Ferry said the bond market actually has performed efficiently this year, with yields rising but in tandem, indicating that the yield curve remains constructive.
Still, Bank of America Merrill Lynch, one of the loudest proponents of the Great Rotation, insists that the trade is only in its early days even if appearances suggest otherwise.
"The Great Rotation theme is risk supportive, but even assuming volatility stays low and the macro remains in a trading range, the best outcome is for equities and other risk assets is to grind higher in coming months," Michael Hartnett, BofA's chief investment strategist, said in a note.
The firm is bullish on high yield, neutral on government bonds in emerging markets, and bearish on government, investment grade and similar traditional safe-haven bets.

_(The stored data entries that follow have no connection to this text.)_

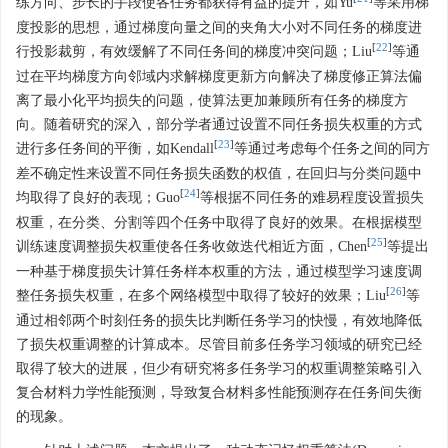
练方向、步长的手段使各任务都获得有益的提升，如Yu
等采用梯
度投影的思想，通过梯度向量之间的夹角大小对不同任务的梯度进
[
22
]
行投影裁剪，有效缓解了不同任务间的梯度冲突问题；Liu
等通
过在平均梯度方向邻域内求解梯度更新方向解决了梯度修正算法偏
离了最小化平均损失的问题，使算法更加兼顾所有任务的梯度方
向。随着研究的深入，部分学者通过设置不同任务损失权重的方式
[
23
]
进行多任务间的平衡，如Kendall
等通过考虑每个任务之间的同方
差不确定性来设置不同任务损失函数的权值，在回归与分类问题中
[
24
]
均取得了良好的表现；Guo
等根据不同任务的难易程度设置损失
权重，在分类、分割等四个任务中取得了良好的效果。在根据模型
[
25
]
训练速度调整损失权重使各任务收敛迭代相近方面，Chen
等提出
一种基于梯度损失计算任务样本权重的方法，通过模型学习速度调
[
26
]
整任务损失权重，在多个网络模型中取得了较好的效果；Liu
等
通过相邻两个时刻任务的损失比判断任务学习的快慢，有效地降低
了损失权重调整的计算成本。尽管目前多任务学习领域的研究已经
取得了较大的进展，但少有研究将多任务学习的权重调整策略引入
复合材料力学性能预测，导致复合材料多性能预测存在任务间失衡
的现象。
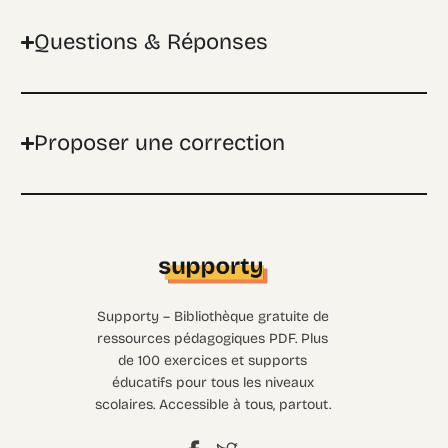
Questions & Réponses
Proposer une correction
Supporty – Bibliothèque gratuite de
ressources pédagogiques PDF. Plus
de 100 exercices et supports
éducatifs pour tous les niveaux
scolaires. Accessible à tous, partout.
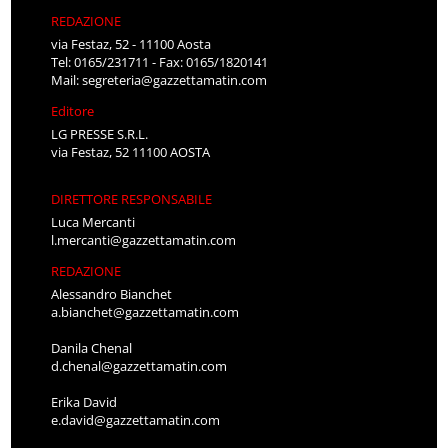
REDAZIONE
via Festaz, 52 - 11100 Aosta
Tel: 0165/231711 - Fax: 0165/1820141
Mail:
segreteria@gazzettamatin.com
Editore
LG PRESSE S.R.L.
via Festaz, 52 11100 AOSTA
DIRETTORE RESPONSABILE
Luca Mercanti
l.mercanti@gazzettamatin.com
REDAZIONE
Alessandro Bianchet
a.bianchet@gazzettamatin.com
Danila Chenal
d.chenal@gazzettamatin.com
Erika David
e.david@gazzettamatin.com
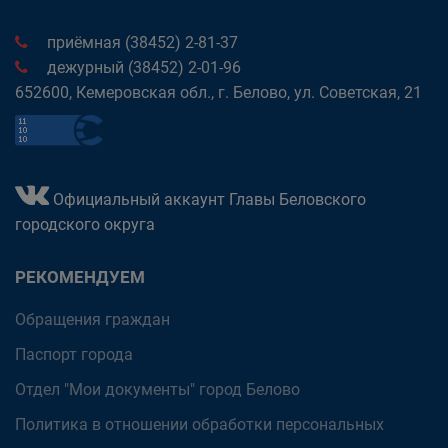
приёмная (38452) 2-81-37
дежурный (38452) 2-01-96
652600, Кемеровская обл., г. Белово, ул. Советская, 21
Официальный аккаунт Главы Беловского
городского округа
РЕКОМЕНДУЕМ
Обращения граждан
Паспорт города
Отдел "Мои документы" город Белово
Политика в отношении обработки персональных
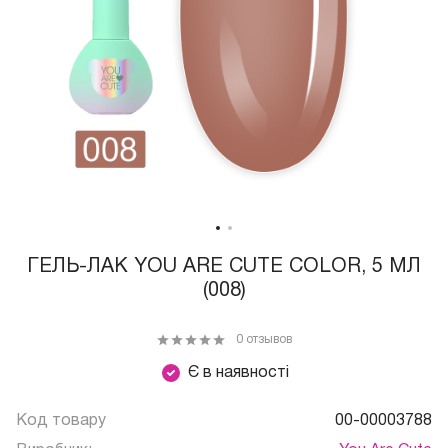
ГЕЛЬ-ЛАК YOU ARE CUTE COLOR, 5 МЛ
(008)
0 отзывов
Є в наявності
Код товару
00-00003788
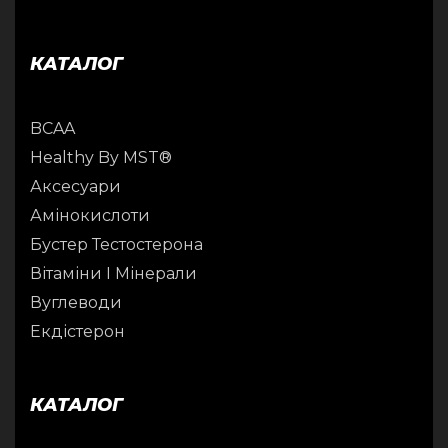
КАТАЛОГ
BCAA
Healthy By MST®
Аксесуари
Амінокислоти
Бустер Тестостерона
Вітаміни І Мінерали
Вуглеводи
Екдістерон
КАТАЛОГ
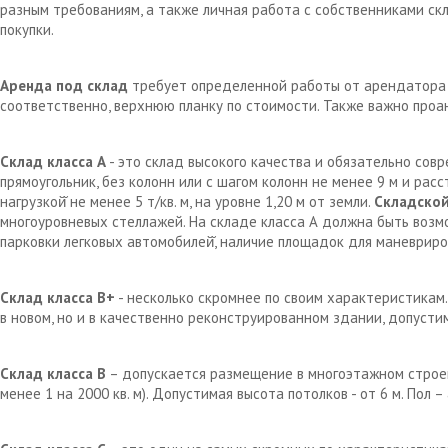
разным требованиям, а также личная работа с собственниками с
покупки.
Аренда под склад
требует определенной работы от арендатора д
соответственно, верхнюю планку по стоимости. Также важно проа
Склад класса А
- это склад высокого качества и обязательно сов
прямоугольник, без колонн или с шагом колонн не менее 9 м и рас
нагрузкой̆ не менее 5 т/кв. м, на уровне 1,20 м от земли.
Складской
многоуровневых стеллажей. На складе класса А должна быть возм
парковки легковых автомобилей̆, наличие площадок для маневрир
Склад класса В+
- несколько скромнее по своим характеристикам.
в новом, но и в качественно реконструированном здании, допустим
Склад класса В
– допускается размещение в многоэтажном строен
менее 1 на 2000 кв. м). Допустимая высота потолков - от 6 м. Пол 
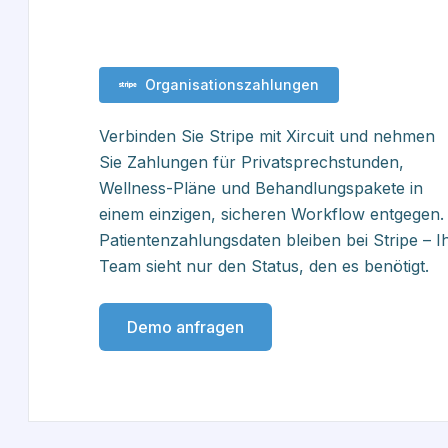
Organisationszahlungen
Verbinden Sie Stripe mit Xircuit und nehmen
Sie Zahlungen für Privatsprechstunden,
Wellness-Pläne und Behandlungspakete in
einem einzigen, sicheren Workflow entgegen.
Patientenzahlungsdaten bleiben bei Stripe – I
Team sieht nur den Status, den es benötigt.
Demo anfragen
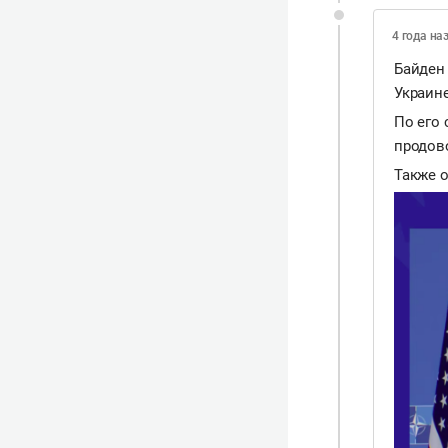
4 года на
Байден 
Украине
По его
продов
Также о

Bond dealers have $47.6 billion in short positions on Treasurys, the highest level since before the crisis, according to RBC.
Meanwhile, a BofA sentiment indicator is now more bullish than 99 percent of its readings since 2002, Hartnett said, and the firm itself, despite espousing the Great Rotation theme, believes that bonds are not heading for a crash.
The bearish levels on Treasurys and bullishness on stocks are both approaching contrarian levels, meaning that the unraveling of both trades could be near.
So investors looking to position for the times ahead by betting heavily on stocks in anticipation of money rolling out of bonds may want to hold off.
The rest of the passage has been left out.